Choosing the model type and data format

Selecting the model type

The Hailp Artificial intelligence as a service platform can deal with two types of prediction tasks: classification and regression.

Choose the Regression model if you want to train your AI bot to predict a value for some input data. The inputs can be continuous or discrete, and the output is a continuous value. An example of regression jobs is where an AI bot predicts residential energy consumption based on the building size and neighbourhood energy usage history. Another example of such a bot is an artificial neural network that can predict house pricing based on the nationwide house pricing data and the house’s features.

On the other hand, select the Classification model if you want to train your bot to categorise user submitted samples. In other words, a classification bot yields a discrete output value by using some continuous or discrete data as inputs. An example of the use of a classification bot is an artificial intelligence model that analyses the results of previous similar experiments to recognise whether a molecule is likely to have activity on a pathology or not. Another example of a classification bot is the image recognition neural network or the gender recognition model.

Choosing the data format

Hailp AI bots accept 3 types of data format: CSV (comma separated values) for table and array-like data; text format for text data; and jpg or png formats for images.

Depending on how your data is structured, you can select any of the following types when uploading your CSV file:

Option1 – Single CSV for all samples:

Choose this option if all of your training samples are merged into a single CSV file. The first row of your CSV file must contain the name of each feature (Input names). The first column or the last column of the CSV table must be the label values (Model output), while the remaining columns contain the values of each feature for each training sample.

The features names can be any alphanumeric string and can include special characters such as underscore, space and dash. The feature values must be alphanumeric only.

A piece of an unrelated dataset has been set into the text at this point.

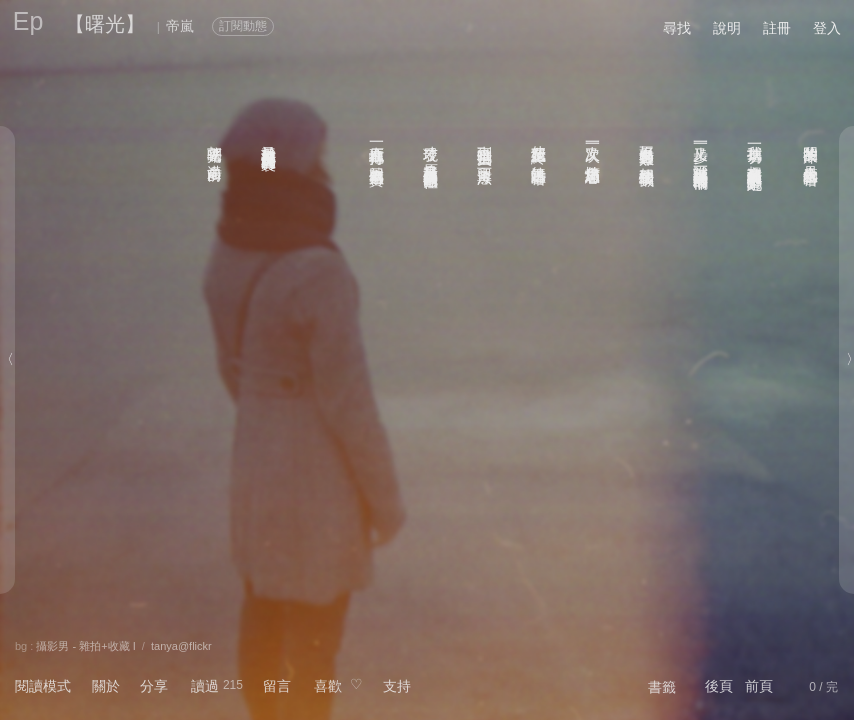 The image size is (854, 720). I want to click on 註冊, so click(777, 28).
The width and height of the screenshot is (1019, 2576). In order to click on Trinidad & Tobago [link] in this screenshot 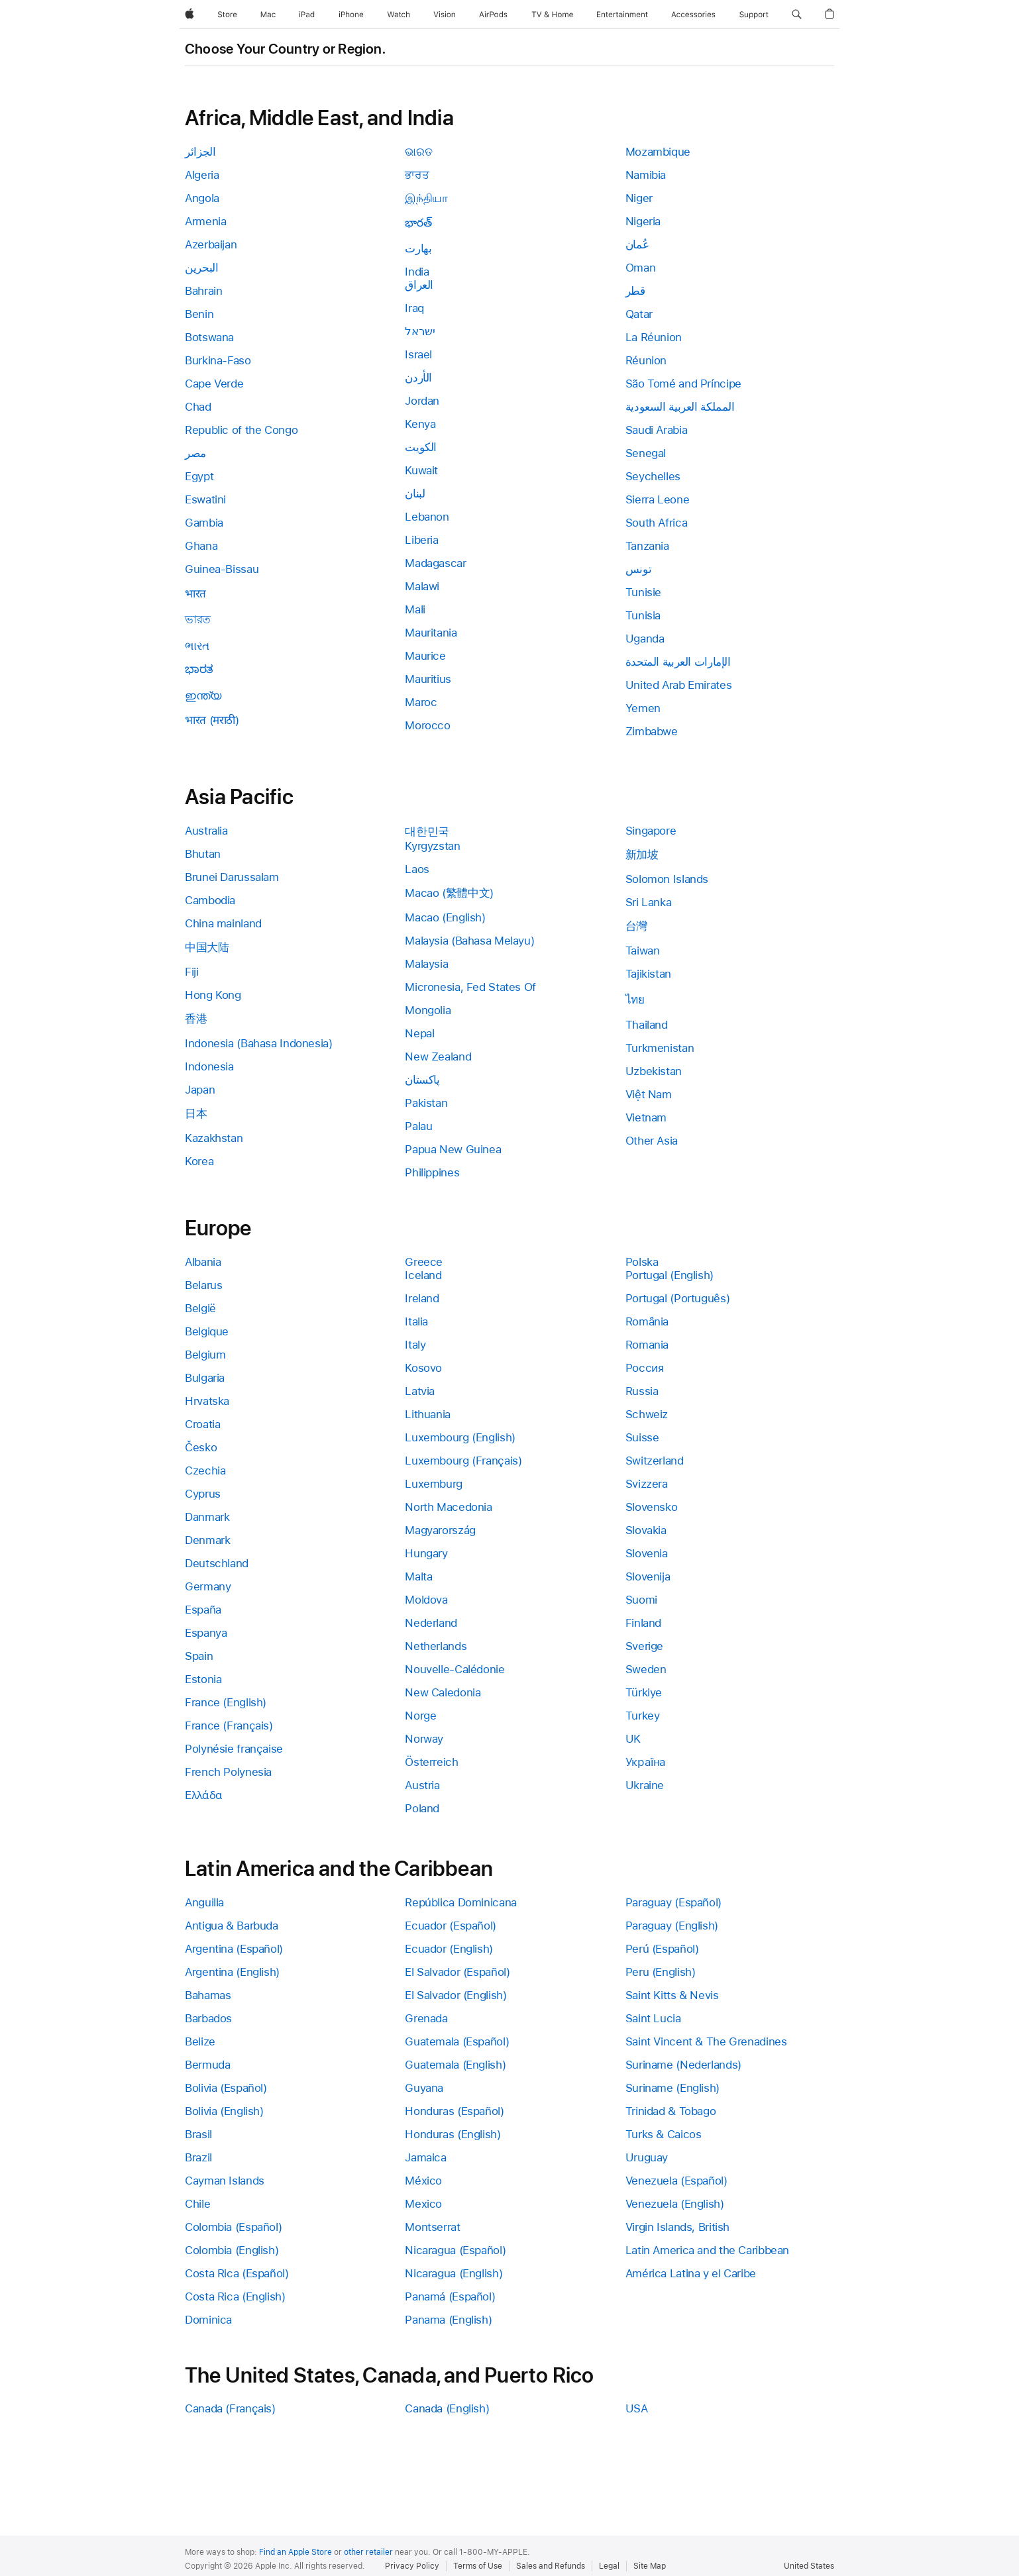 , I will do `click(670, 2111)`.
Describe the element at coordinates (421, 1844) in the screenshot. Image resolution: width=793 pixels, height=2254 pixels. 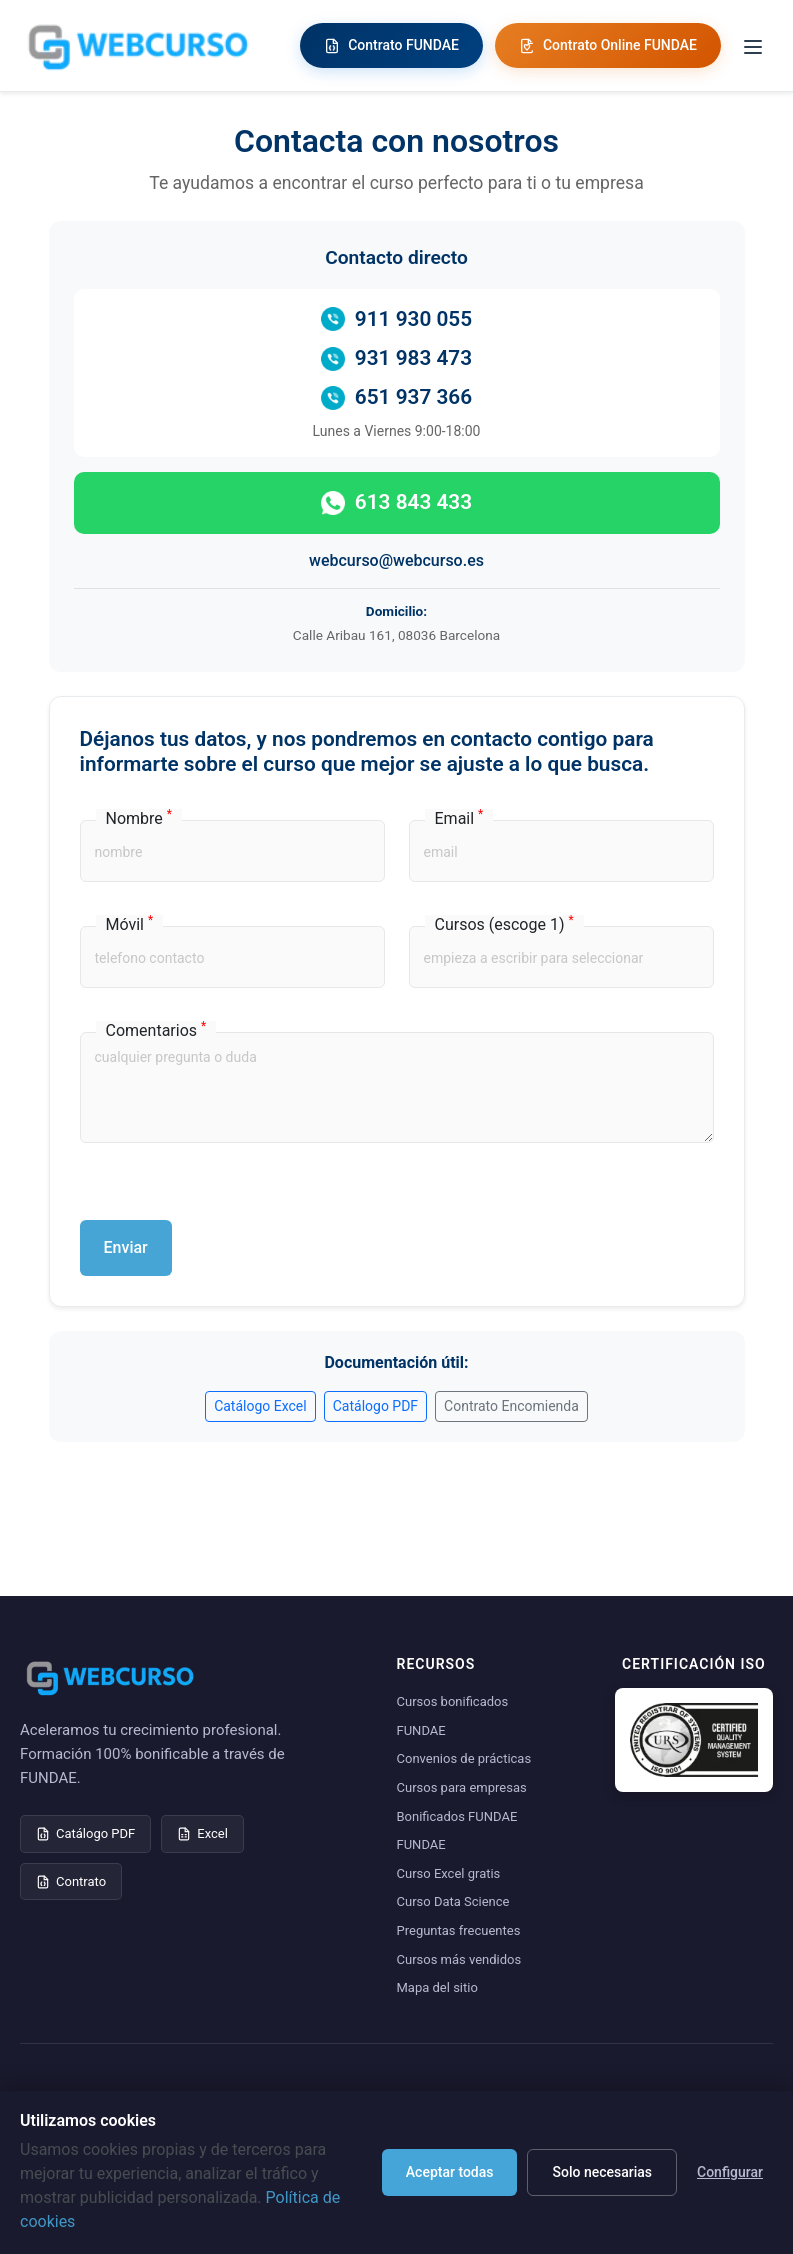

For a classification problem, the label values can be numeric or alphanumeric. Below is an example of a CSV file for the classification problem:

cucumber_qualities.csv

  • Color, Width, Length, Weight, QUALITY
  • 1, 50, 100, 20.4, Good
  • 2, 40, 80, 10.4, Bad
  • 1, 10, 120, 26, Good
  • 2, 50, 100, 11.9, Good
  • 1, 60, 150, 20.0, Intermediate
  • 2, 11, 200, 05.5, Bad

For a regression problem, the label values must be numeric. Here is an example:

cucumber_prices.csv

  • Color, Width, Length, Weight, PRICE
  • 1, 50, 100, 20.4, 60.90
  • 2, 40, 80, 10.4, 5.10
  • 1, 10, 120, 26, 70.00
  • 2, 50, 100, 11.9, 100
  • 1, 60, 150, 20.0, 50
  • 2, 11, 200, 05.5, 2
Option2 – One CSV per sample:

Select this option if each training sample has its own CSV file. For instance, let’s say you want to train an AI bot to predict cucumber quality. For that you will need to provide 100 CSV files of the following format that relate the 100 GOOD cucumbers specifications, and another 110 csv files that relate the 110 BAD cucumbers.

goodcumber1.csv

  • Feature names, Feature values
  • Color,1
  • Width,50
  • Length,100
  • Weight, 20.4

other_goodcumber.csv

  • Feature names, Feature values
  • Color,1
  • Width,10
  • Length,120
  • Weight, 26

The first row of the sample file contains the features you want to take into account when training the bot. Feature names can be numeric or alphanumeric. The second column contains the value for each feature for the current sample test. The first line is optional; it generally contains column names or other information that helps the human user to identify the file (tags, title, author etc.). This line will be ignored during the training process.

Note that during all of the above steps, you will only need to upload one sample file. This will be used to teach the Hailp platform how to deal with your data. When features are created, you will be asked to upload the remaining files.

Option 3 – Log/Txt, one file per sample:

logs_processing_aiSelect this option if you want to train your bot for a text processing task. For example, let’s say you want to train your bot to recognise server status, by analysing the server’s log contents. For that you will need to upload 500 log files from optimised servers and 450 log files generated by badly optimised servers. Text content can be alphanumeric but can also contain some special characters such as underscores, commas, dashes, parentheses and dots. Other special characters will be ignored during the training process. We accept any text file that’s less than 50 ko in size.

Option4 – Images, one file per sample:

biology_machine_learningUse this option if you want to train your bot for an image recognition job. Let’s say you are a microbiologist and you want to train your bot to automatically recognise whether a food is safe by examining a bacterial culture photo. To make this happen, you will need to log in to your Hailp account, choose the “Images- One file per sample” as the data type and then upload some snapshots of safe bacterial cultures along with some culture photos which are deemed unsafe.